Records supplied:

=-=-=-=-=

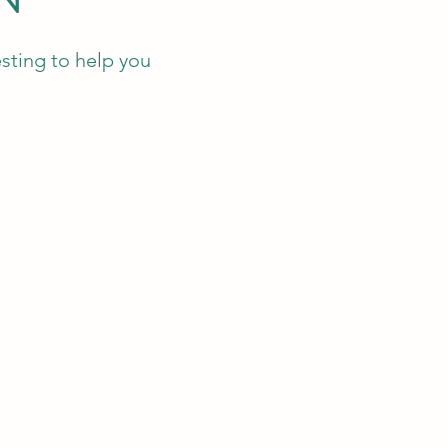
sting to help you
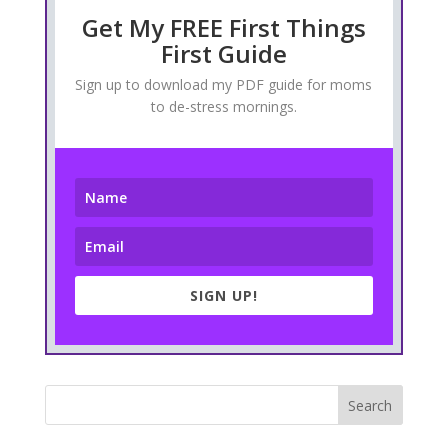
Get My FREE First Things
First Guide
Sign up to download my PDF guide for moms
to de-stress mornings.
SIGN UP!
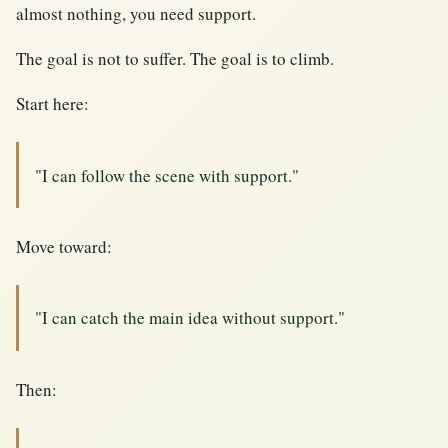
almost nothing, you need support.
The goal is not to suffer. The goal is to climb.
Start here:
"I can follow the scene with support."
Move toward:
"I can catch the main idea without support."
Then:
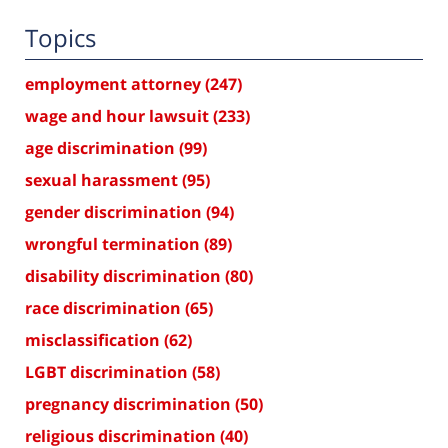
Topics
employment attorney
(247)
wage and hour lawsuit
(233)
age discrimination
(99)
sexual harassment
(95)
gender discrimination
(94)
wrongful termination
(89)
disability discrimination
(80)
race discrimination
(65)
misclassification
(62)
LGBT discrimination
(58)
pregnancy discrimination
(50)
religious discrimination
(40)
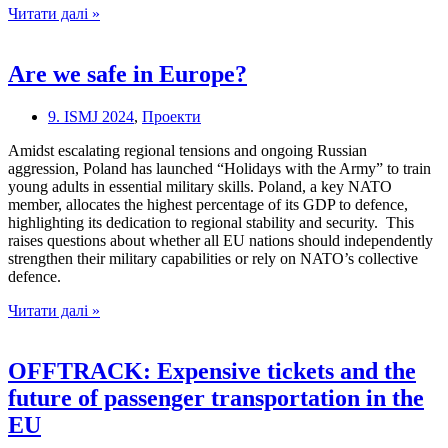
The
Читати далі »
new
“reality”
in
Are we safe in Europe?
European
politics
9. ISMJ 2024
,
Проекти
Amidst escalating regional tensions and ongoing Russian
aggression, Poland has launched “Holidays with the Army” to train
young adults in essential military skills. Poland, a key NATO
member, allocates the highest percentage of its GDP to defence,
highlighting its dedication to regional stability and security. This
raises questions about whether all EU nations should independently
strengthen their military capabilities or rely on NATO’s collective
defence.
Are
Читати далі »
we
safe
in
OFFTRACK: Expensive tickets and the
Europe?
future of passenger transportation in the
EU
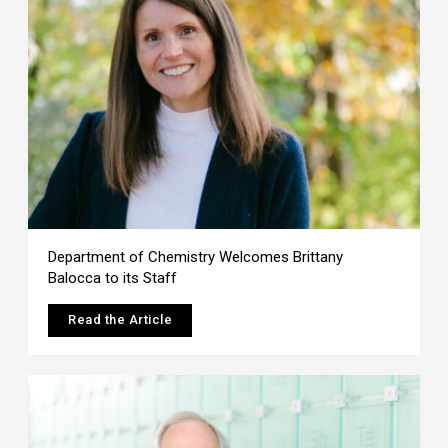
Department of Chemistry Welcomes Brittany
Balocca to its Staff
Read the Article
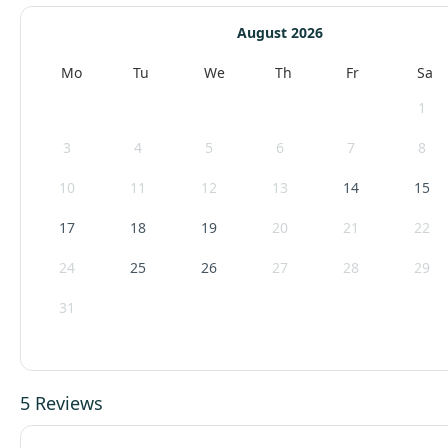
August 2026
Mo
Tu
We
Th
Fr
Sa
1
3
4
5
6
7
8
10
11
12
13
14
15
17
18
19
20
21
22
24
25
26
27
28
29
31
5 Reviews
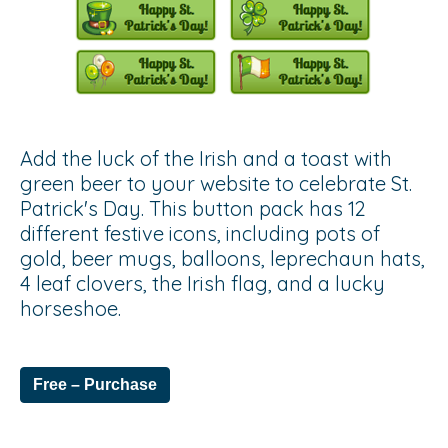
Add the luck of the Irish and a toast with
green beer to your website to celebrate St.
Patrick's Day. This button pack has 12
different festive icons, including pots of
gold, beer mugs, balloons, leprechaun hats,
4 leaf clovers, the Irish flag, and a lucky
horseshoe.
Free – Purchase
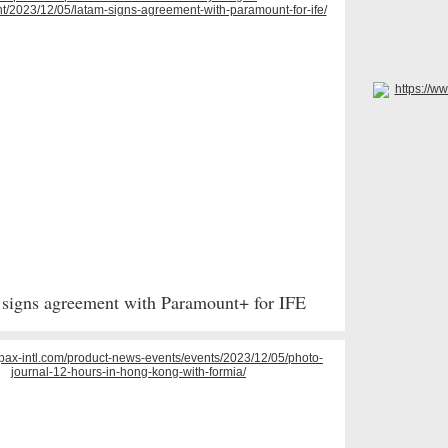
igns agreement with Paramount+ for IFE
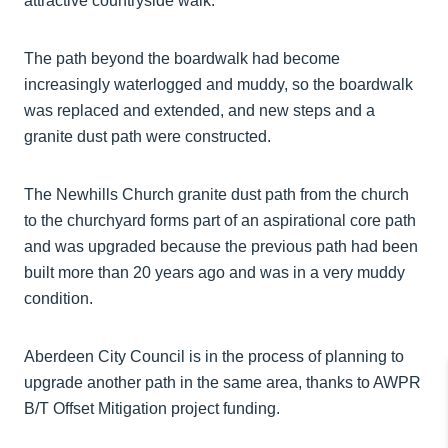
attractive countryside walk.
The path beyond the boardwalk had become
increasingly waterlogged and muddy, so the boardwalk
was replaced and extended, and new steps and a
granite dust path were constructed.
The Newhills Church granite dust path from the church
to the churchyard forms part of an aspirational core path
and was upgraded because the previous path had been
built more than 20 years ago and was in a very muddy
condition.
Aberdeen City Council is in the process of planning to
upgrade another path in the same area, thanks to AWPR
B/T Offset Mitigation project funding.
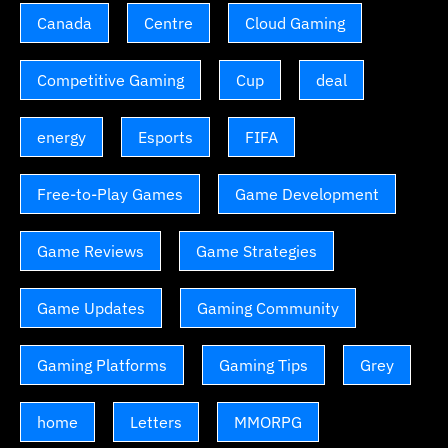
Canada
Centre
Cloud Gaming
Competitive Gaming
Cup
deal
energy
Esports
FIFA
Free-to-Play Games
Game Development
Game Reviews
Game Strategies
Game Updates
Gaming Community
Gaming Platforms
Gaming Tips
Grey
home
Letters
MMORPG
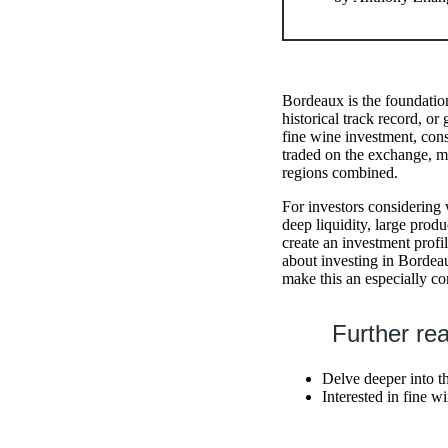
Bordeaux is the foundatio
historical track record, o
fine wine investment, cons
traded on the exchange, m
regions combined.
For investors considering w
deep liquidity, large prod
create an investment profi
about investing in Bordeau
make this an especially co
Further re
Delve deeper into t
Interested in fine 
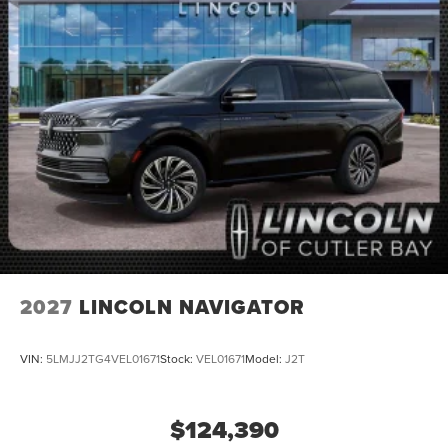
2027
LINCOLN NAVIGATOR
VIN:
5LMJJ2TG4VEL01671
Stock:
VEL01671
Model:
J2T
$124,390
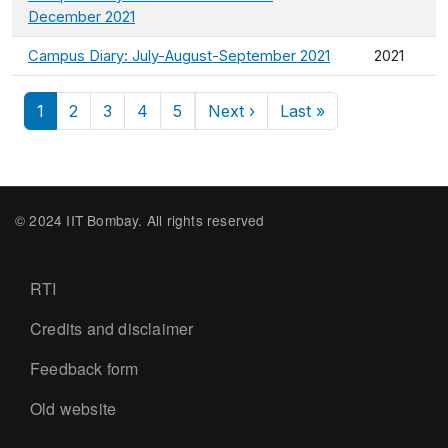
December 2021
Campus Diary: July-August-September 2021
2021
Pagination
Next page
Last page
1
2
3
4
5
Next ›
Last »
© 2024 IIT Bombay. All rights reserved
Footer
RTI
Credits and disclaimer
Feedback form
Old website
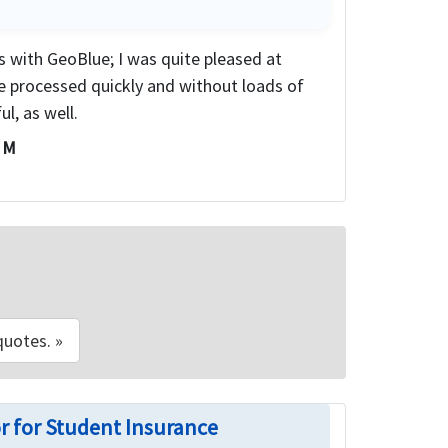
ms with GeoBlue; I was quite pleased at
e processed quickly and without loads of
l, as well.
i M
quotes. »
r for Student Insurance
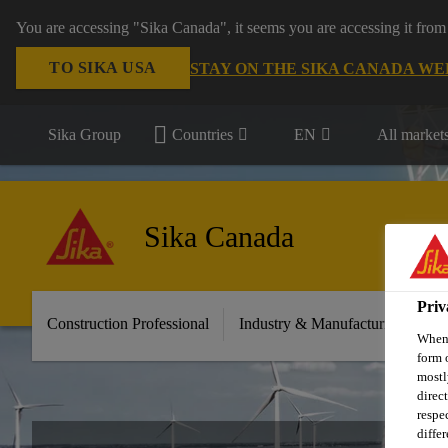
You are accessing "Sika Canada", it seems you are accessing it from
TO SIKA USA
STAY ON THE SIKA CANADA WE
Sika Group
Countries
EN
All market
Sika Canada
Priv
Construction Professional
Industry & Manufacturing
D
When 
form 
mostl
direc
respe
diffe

=-=-=-=-=

Give back exactly the lines of the listing above that run from the line with "increasingly waterlogged and" to the line with "to the churchyard", inclusive.

Written response:
increasingly waterlogged and muddy, so the boardwalk
was replaced and extended, and new steps and a
granite dust path were constructed.
The Newhills Church granite dust path from the church
to the churchyard forms part of an aspirational core path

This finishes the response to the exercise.